Rendered page images:

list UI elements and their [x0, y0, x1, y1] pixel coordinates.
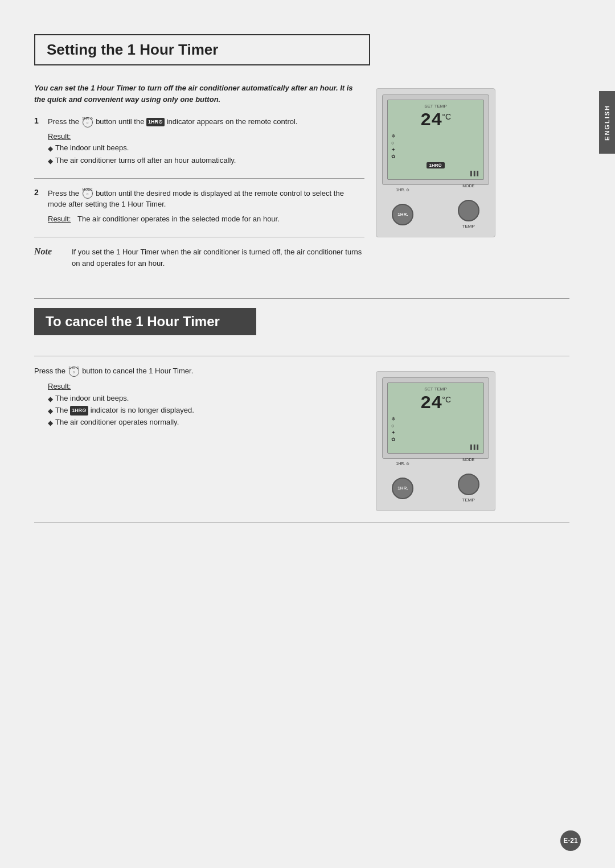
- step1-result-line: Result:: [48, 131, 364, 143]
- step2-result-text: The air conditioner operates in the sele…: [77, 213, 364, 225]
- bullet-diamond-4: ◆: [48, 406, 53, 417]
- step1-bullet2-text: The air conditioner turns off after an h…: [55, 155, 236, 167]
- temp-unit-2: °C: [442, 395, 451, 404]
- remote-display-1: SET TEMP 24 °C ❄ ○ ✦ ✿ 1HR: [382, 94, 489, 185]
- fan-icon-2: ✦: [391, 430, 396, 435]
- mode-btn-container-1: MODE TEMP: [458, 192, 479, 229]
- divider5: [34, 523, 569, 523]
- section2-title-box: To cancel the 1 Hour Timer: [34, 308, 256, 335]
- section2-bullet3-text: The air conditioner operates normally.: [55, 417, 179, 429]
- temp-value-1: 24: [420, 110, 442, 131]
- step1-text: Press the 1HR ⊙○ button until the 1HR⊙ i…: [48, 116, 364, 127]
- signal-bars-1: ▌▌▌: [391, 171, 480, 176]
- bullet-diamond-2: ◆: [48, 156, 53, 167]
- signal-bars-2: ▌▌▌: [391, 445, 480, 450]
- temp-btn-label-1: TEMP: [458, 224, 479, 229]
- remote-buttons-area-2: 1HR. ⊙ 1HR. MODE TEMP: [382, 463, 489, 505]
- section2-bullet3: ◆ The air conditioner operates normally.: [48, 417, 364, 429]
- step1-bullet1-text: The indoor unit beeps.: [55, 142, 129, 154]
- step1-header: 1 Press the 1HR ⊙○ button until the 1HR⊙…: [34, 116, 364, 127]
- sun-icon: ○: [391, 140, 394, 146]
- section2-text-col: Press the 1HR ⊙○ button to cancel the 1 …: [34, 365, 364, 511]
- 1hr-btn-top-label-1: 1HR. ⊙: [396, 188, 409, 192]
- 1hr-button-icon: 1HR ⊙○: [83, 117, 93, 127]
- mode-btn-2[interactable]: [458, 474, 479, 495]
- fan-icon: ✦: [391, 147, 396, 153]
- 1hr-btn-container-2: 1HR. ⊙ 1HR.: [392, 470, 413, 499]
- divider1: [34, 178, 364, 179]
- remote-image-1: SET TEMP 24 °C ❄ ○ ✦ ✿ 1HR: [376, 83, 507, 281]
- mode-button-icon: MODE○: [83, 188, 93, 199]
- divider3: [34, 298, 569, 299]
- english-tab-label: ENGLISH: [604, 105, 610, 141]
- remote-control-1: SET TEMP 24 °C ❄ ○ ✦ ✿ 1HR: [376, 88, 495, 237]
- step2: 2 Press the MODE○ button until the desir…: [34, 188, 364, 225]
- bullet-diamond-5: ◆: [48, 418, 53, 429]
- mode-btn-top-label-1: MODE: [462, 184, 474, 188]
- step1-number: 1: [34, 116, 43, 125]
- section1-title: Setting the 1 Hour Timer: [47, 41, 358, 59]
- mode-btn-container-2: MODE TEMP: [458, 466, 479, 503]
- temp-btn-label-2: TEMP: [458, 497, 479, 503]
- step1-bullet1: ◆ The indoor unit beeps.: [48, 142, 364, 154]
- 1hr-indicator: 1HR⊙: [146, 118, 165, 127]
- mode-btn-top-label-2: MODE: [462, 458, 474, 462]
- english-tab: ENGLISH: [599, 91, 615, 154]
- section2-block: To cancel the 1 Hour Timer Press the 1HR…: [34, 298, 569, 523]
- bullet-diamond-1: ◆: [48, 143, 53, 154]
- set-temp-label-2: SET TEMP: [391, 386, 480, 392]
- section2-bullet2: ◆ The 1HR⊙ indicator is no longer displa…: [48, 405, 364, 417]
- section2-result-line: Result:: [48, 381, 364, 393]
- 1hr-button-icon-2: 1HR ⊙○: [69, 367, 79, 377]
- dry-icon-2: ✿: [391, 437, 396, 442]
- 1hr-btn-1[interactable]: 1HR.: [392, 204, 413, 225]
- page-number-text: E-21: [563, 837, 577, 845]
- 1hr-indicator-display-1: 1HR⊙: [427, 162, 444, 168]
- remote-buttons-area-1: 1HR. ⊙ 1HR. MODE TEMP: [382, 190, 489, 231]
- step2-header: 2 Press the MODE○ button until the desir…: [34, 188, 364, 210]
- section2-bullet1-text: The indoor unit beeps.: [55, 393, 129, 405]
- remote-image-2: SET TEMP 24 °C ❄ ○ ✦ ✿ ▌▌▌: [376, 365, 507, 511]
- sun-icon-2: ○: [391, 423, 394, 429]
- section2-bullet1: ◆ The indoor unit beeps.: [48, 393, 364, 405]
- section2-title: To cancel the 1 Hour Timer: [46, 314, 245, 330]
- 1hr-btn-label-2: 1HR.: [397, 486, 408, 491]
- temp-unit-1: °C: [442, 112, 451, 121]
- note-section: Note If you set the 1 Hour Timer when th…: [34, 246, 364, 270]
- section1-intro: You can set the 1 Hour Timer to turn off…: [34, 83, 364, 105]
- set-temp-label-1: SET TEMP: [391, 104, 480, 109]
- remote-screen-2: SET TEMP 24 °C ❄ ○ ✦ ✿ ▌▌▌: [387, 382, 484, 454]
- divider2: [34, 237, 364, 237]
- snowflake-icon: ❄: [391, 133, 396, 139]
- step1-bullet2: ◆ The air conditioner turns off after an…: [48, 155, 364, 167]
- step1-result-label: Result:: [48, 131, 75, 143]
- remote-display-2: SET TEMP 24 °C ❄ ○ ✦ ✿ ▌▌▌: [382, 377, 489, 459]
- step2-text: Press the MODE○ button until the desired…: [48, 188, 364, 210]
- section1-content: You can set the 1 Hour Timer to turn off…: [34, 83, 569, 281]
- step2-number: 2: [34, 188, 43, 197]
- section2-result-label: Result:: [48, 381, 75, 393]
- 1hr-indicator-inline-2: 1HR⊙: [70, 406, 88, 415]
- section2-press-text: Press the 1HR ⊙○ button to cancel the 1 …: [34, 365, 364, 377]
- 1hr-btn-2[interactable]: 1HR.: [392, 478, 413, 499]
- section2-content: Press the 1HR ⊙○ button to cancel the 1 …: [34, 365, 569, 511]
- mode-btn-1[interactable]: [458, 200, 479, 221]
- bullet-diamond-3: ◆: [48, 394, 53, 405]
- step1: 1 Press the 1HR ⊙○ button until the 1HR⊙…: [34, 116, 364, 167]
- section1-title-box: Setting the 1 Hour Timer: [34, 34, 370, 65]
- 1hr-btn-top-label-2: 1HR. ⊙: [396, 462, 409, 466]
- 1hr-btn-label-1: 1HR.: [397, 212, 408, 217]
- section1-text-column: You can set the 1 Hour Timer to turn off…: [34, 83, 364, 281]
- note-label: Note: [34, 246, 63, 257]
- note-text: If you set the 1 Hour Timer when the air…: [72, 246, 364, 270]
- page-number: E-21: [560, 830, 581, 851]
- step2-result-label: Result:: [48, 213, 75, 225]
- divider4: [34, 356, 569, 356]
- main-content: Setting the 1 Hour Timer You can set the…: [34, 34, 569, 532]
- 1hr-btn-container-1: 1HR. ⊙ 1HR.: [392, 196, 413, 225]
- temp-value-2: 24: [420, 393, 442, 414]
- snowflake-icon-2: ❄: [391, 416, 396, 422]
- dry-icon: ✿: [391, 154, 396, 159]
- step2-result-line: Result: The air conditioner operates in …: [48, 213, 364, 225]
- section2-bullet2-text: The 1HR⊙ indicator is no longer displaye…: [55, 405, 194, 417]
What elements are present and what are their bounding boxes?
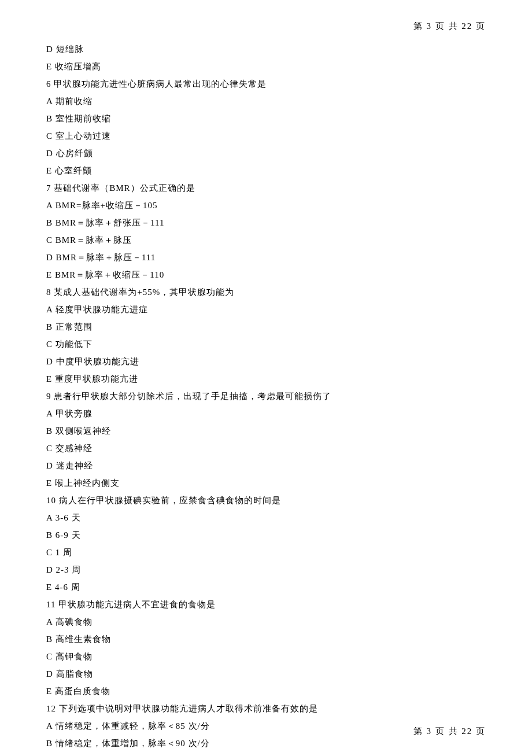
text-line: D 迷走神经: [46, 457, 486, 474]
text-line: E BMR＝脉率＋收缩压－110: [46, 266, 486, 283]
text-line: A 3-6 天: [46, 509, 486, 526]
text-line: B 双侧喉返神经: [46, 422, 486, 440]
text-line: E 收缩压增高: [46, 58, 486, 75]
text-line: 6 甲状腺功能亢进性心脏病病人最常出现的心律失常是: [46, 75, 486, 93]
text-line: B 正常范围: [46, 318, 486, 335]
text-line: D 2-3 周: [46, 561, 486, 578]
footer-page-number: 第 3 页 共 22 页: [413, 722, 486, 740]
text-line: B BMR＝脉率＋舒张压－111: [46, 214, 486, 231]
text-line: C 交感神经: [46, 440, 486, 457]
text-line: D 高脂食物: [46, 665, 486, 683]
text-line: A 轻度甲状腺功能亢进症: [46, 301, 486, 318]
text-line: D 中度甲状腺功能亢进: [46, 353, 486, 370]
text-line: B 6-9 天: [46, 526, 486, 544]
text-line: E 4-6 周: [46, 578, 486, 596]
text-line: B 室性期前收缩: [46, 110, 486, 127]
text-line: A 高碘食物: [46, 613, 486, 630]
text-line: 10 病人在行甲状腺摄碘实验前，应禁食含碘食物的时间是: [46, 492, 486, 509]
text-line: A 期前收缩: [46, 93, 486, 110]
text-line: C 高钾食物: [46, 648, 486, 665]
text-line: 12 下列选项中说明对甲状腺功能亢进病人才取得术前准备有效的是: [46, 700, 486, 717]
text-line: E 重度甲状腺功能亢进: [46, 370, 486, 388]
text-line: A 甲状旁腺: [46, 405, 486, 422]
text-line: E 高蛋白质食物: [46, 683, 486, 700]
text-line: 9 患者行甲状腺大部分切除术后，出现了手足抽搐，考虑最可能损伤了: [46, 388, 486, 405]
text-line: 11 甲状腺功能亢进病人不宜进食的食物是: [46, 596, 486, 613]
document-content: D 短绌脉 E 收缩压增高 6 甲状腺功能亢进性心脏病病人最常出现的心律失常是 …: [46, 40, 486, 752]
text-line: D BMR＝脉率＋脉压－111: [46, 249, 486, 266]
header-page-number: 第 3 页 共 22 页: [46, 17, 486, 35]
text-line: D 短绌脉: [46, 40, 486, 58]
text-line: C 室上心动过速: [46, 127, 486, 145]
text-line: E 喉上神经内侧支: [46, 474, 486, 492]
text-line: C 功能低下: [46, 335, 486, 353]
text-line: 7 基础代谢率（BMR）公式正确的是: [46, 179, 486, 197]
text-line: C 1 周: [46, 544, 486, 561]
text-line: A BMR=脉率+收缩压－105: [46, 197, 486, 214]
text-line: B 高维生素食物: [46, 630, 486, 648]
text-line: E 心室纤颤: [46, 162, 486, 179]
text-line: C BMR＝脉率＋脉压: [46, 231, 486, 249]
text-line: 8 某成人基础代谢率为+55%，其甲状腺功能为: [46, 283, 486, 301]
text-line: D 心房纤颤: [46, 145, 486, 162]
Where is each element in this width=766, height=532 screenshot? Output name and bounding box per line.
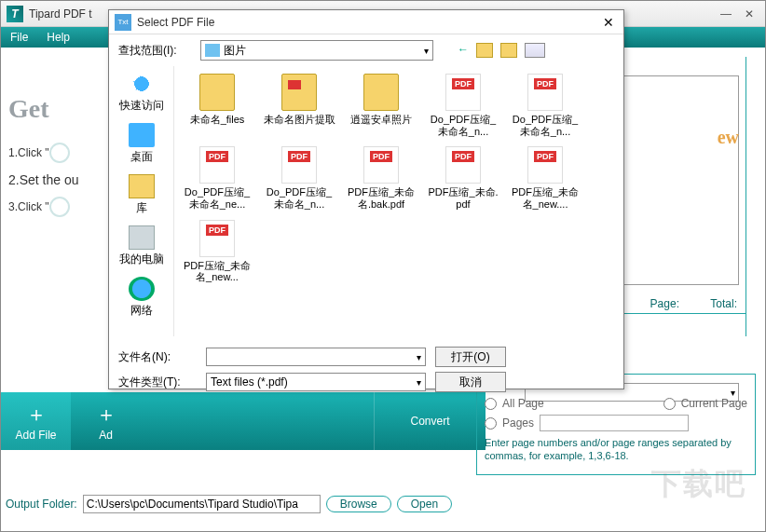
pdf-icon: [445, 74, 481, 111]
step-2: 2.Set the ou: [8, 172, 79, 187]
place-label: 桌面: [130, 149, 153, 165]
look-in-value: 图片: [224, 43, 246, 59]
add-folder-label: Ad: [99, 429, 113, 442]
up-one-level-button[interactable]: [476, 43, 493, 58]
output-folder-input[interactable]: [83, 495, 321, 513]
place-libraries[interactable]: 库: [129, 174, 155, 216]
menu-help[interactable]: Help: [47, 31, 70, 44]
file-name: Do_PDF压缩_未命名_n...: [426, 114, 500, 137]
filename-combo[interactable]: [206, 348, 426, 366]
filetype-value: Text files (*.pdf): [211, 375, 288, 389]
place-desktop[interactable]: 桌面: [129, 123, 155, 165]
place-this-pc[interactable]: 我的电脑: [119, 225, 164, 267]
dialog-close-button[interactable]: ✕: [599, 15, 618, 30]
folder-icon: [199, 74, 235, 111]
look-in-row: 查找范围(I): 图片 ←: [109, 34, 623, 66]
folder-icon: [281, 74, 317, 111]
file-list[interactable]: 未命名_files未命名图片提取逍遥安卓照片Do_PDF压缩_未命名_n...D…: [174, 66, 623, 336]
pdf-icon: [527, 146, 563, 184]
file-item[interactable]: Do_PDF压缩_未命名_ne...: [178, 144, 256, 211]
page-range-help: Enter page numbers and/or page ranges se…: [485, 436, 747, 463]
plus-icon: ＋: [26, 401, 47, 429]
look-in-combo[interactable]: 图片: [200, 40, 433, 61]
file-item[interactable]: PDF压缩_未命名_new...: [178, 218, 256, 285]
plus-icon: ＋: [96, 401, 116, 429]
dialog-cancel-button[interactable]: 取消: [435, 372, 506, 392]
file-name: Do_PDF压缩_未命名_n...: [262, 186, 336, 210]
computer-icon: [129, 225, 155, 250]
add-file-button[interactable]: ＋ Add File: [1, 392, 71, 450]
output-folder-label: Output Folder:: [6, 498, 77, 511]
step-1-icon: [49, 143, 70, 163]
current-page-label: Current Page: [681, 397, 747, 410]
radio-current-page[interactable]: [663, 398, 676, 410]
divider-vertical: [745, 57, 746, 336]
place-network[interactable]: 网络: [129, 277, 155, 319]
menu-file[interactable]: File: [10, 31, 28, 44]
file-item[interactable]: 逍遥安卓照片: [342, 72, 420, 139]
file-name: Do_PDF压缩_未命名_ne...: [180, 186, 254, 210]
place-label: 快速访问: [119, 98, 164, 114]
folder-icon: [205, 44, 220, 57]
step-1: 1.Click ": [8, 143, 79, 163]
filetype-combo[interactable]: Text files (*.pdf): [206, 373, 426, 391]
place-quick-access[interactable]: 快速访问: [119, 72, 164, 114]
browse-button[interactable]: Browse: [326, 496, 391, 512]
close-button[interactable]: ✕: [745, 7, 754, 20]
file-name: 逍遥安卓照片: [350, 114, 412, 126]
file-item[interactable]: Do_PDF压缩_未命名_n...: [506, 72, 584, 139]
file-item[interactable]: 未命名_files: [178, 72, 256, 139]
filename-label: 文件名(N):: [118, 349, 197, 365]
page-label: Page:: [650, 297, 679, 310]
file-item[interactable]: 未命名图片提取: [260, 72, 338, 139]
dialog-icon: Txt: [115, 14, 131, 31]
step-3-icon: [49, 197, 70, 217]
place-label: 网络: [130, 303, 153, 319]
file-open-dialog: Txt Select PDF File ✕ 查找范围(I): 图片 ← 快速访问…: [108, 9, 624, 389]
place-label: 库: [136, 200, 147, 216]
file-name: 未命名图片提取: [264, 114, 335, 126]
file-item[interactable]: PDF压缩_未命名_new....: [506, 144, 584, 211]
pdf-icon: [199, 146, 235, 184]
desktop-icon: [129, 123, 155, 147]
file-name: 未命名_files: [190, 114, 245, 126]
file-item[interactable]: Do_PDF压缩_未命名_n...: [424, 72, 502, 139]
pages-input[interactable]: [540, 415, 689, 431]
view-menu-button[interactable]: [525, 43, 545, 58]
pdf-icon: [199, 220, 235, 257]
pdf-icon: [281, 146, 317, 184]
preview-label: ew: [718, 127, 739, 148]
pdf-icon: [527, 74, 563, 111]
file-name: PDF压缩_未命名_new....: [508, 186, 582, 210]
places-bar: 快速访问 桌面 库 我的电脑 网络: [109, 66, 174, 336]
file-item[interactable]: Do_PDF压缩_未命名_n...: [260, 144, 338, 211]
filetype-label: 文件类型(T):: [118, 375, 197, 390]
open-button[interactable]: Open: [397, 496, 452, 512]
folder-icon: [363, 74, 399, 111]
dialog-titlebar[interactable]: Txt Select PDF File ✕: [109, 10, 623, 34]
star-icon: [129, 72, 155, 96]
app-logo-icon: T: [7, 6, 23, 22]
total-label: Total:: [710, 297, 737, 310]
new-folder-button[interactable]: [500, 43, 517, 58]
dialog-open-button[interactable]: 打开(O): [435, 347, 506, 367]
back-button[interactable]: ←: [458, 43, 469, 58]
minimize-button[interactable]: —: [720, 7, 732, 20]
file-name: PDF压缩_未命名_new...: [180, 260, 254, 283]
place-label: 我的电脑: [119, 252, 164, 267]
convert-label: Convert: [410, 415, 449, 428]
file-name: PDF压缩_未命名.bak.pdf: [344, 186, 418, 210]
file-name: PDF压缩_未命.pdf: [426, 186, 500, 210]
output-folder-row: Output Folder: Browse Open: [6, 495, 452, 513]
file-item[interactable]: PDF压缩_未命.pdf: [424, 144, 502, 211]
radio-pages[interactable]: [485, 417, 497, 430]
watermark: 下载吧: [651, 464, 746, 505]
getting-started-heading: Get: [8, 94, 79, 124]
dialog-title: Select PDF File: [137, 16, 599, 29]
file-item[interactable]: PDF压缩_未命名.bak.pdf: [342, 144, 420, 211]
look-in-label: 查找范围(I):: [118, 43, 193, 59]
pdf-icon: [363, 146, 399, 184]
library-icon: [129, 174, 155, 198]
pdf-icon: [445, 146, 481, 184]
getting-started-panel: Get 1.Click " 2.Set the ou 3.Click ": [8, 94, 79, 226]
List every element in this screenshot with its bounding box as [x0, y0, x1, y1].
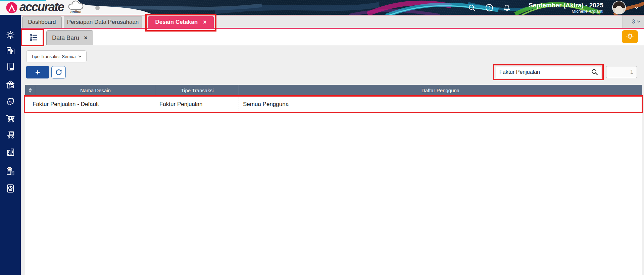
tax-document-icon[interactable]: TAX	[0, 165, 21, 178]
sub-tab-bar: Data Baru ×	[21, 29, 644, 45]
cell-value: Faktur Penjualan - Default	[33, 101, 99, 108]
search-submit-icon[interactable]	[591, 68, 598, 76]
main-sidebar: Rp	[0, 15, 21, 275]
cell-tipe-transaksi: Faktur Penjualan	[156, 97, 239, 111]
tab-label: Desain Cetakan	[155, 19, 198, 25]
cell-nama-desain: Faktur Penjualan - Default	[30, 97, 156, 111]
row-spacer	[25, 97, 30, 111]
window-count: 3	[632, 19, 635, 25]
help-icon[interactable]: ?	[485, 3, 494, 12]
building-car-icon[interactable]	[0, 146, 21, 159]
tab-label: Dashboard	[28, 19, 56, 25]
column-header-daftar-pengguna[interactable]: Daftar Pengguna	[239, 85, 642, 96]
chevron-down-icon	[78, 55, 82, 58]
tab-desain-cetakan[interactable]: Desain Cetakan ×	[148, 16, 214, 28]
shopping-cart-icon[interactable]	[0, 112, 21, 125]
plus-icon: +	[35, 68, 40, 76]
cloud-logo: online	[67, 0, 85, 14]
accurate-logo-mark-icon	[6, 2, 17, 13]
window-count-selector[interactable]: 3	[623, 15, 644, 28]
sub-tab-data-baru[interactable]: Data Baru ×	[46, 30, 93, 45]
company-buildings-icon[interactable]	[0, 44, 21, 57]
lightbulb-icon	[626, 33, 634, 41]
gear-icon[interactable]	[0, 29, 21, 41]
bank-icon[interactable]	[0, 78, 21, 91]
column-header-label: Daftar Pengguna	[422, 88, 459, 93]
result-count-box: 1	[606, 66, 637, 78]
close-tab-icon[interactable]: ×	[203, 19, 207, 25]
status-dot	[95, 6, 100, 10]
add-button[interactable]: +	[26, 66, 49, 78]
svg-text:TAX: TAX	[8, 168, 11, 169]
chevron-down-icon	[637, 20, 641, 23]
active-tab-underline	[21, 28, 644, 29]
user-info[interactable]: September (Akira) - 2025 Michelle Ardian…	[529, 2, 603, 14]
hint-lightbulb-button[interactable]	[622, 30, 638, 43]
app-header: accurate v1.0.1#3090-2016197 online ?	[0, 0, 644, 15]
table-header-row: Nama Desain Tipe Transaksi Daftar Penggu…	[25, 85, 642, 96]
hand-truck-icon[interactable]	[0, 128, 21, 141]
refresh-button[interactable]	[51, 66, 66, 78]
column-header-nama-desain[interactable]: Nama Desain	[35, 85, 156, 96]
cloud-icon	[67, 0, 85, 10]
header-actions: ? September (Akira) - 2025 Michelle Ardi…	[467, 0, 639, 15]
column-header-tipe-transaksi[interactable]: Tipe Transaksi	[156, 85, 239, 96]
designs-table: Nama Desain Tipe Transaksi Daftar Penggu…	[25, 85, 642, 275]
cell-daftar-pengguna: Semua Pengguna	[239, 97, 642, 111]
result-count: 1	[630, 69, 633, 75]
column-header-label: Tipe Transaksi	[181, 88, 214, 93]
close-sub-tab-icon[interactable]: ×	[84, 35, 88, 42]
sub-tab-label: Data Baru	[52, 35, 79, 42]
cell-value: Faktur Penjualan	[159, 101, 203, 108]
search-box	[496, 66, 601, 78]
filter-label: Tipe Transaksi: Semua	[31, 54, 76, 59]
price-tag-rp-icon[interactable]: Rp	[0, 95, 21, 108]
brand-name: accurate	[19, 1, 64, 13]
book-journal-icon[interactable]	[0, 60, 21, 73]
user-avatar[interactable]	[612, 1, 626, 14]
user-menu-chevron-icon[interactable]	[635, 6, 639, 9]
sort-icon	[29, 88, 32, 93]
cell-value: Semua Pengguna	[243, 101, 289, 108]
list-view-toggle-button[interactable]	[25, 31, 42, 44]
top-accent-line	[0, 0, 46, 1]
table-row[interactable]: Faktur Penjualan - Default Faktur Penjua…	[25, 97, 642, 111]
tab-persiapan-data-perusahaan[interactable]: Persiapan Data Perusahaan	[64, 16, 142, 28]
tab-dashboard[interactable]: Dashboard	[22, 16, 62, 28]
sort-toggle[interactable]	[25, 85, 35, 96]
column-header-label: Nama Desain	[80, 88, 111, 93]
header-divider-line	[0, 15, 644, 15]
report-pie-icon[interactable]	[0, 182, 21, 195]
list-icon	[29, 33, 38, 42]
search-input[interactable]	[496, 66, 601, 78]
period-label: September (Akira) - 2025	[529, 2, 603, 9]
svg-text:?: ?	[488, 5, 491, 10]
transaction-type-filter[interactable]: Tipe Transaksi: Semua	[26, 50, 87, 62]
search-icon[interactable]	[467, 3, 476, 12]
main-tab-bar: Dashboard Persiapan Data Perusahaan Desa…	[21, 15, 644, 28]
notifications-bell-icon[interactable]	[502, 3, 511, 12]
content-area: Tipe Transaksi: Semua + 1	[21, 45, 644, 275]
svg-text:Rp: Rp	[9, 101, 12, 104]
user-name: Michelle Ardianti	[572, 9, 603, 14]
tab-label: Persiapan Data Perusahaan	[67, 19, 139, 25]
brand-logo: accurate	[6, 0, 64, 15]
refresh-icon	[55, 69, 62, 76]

▶ _Task instructions_
Only the lines with "bars" are needed; find them in the records and copy each one.

▶ _Answer to this exercise_
- signal-bars-1: ▌▌▌: [391, 171, 480, 176]
- signal-bars-2: ▌▌▌: [391, 445, 480, 450]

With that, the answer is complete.